Rohde & Schwarz and NVIDIA demonstrate the importance of AI in the evolution to 6G at MWC2023
In telecommunications, a neural receiver is the concept of replacing signal processing blocks for the physical layer of a wireless communications system with trained machine learning models. With this in mind, the industry suggests that 6G standard will use AI/ML for signal processing tasks. Consequently, a neural receiver will increase link-quality and will impact throughput compared to the current high-performance deterministic software algorithms used in 5G NR.
At this year’s Mobile World Congress, Rohde & Schwarz and NVIDIA are demonstrating precisely this: how a neural receiver approach performs in a 5G NR uplink multi-user multiple input multiple output (MU-MIMO) scenario.
In the showcased AI/ML-based neural receiver setup at the Rohde & Schwarz booth, the R&S SMW200A vector signal generator emulates two individual users transmitting an 80 MHz wide signal in the uplink direction with a MIMO 2×2 signal configuration. Each user is independently faded, and noise is applied to simulate realistic radio channel conditions. The R&S MSR4 multi-purpose satellite receiver acts as the receiver, capturing the signal transmitted at a carrier frequency of 3 GHz by using its four phase-coherent receive channels. The data is then provided via the real-time streaming interface to a server. There, the signal is pre-processed using the R&S Server-Based Testing (SBT) framework including R&S®VSE vector signal explorer (VSE) micro-services. The VSE signal analysis software synchronizes the signal and performs fast Fourier transforms (FFT). This post-FFT data set serves as input for a neural receiver implemented using NVIDIA Sionna.

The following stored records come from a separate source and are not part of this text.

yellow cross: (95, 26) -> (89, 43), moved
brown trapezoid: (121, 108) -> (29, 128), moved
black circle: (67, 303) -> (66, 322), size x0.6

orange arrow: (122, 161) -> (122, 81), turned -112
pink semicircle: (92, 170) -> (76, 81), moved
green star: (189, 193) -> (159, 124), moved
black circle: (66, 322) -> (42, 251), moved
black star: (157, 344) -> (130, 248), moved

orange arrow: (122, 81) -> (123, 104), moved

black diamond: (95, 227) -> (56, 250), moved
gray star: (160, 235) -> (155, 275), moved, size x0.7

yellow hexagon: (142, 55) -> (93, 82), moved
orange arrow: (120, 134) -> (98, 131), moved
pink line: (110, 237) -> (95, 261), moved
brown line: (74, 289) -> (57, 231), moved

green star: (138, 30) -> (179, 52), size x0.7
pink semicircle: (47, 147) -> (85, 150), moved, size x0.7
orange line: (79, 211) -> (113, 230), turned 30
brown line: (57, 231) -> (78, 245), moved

NVIDIA Sionna is a GPU-accelerated open-source library for link-level simulation. It enables rapid prototyping of complex communications system architectures and provides native support to the integration of machine learning in 6G signal processing.
As part of the demonstration, the trained neural receiver is compared to the classical concept of a linear minimum mean squared error (LMMSE) receiver architecture, which applies traditional signal processing techniques based on deterministically developed software algorithms.

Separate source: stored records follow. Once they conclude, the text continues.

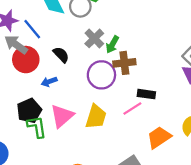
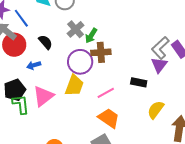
black rectangle: (146, 94) -> (139, 82), moved
yellow trapezoid: (96, 117) -> (74, 85), moved
orange trapezoid: (159, 137) -> (109, 118), moved, turned 65

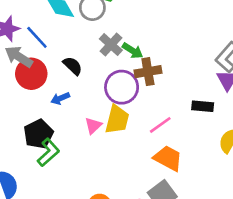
green arrow: (91, 36) -> (133, 51), turned -84
pink triangle: (43, 96) -> (93, 126), moved, size x0.6
green L-shape: (21, 104) -> (48, 152), turned 60

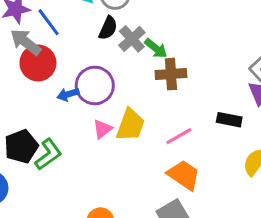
black semicircle: (73, 66) -> (108, 28), moved, turned 65
purple circle: (122, 87) -> (95, 85), moved
black pentagon: (38, 134) -> (21, 146), moved

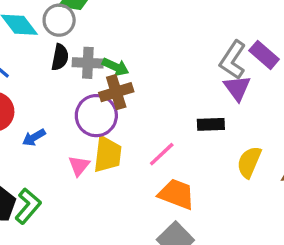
gray cross: (132, 39) -> (88, 63), turned -32
brown cross: (171, 74) -> (116, 92), moved
purple circle: (95, 85) -> (96, 116), moved

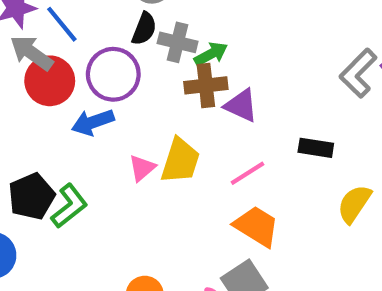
green arrow: (116, 67) -> (211, 54), turned -64
purple triangle: (237, 88) -> (241, 106), moved, turned -40
purple circle: (96, 116) -> (113, 74), moved
blue arrow: (34, 137) -> (93, 122), size x1.4

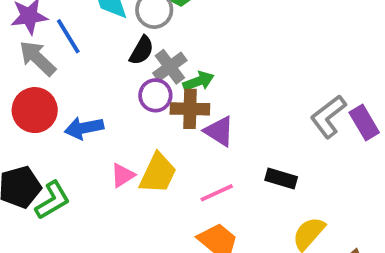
gray cross: (178, 42) -> (170, 67), turned 32
purple circle: (113, 74) -> (155, 95), moved, size x0.7
red circle: (50, 81) -> (35, 110), moved

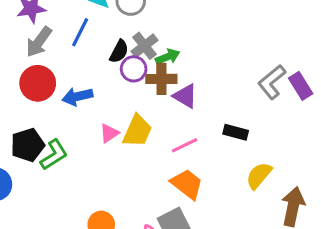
blue line: (68, 36) -> (80, 32), moved, turned 60
black semicircle: (142, 50) -> (119, 51), moved
gray arrow: (38, 58) -> (39, 42), turned -96

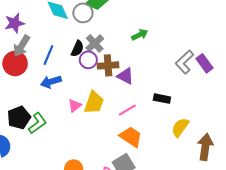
blue line: (80, 32) -> (48, 55), moved
green arrow: (168, 57) -> (140, 35), moved
red circle: (38, 83) -> (15, 63), moved

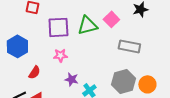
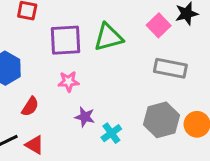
pink square: (111, 19) -> (159, 25), moved

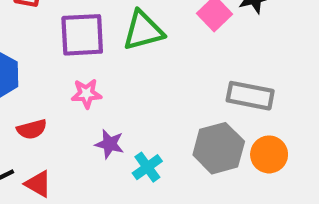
gray rectangle: (170, 68) -> (250, 96), moved
red semicircle: (30, 107) -> (32, 129), turned 42

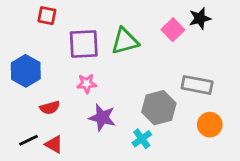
purple star: (109, 144) -> (102, 118), size x1.4
gray hexagon: (219, 148) -> (159, 108), moved
cyan cross: (147, 167) -> (142, 139), moved

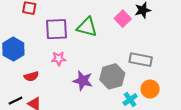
green triangle: (125, 41) -> (87, 27), turned 30
purple star: (102, 118) -> (83, 81), moved
cyan cross: (142, 139) -> (130, 100), moved

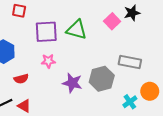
orange circle: (150, 89) -> (150, 91), moved
cyan cross: (130, 100) -> (130, 102), moved

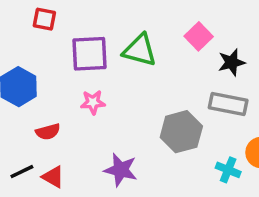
black star: (132, 13) -> (232, 62), moved
purple star: (72, 83) -> (121, 170), moved
cyan cross: (130, 102) -> (228, 170), turned -32

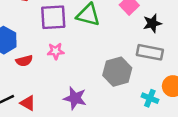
red semicircle: (48, 132) -> (24, 61), moved

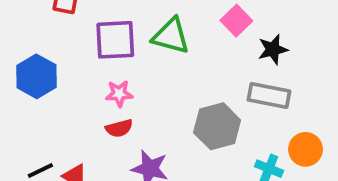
red semicircle: (24, 61) -> (119, 128), moved

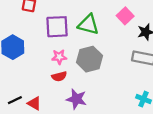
gray hexagon: (217, 126) -> (89, 59), moved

Andreas Pauly, Executive Vice President of Rohde & Schwarz Test & Measurement Division, said: “Signal processing in wireless communications using machine learning algorithms is a very hot topic in the industry right now, often controversially discussed among industry peers. We are delighted to work with a partner like NVIDIA on this test bed. It will enable researchers and industry experts to validate their models based on a data-driven approach and put them to the test in a hardware-in-the-loop experiment, using our leading test solutions for signal generation and analysis.”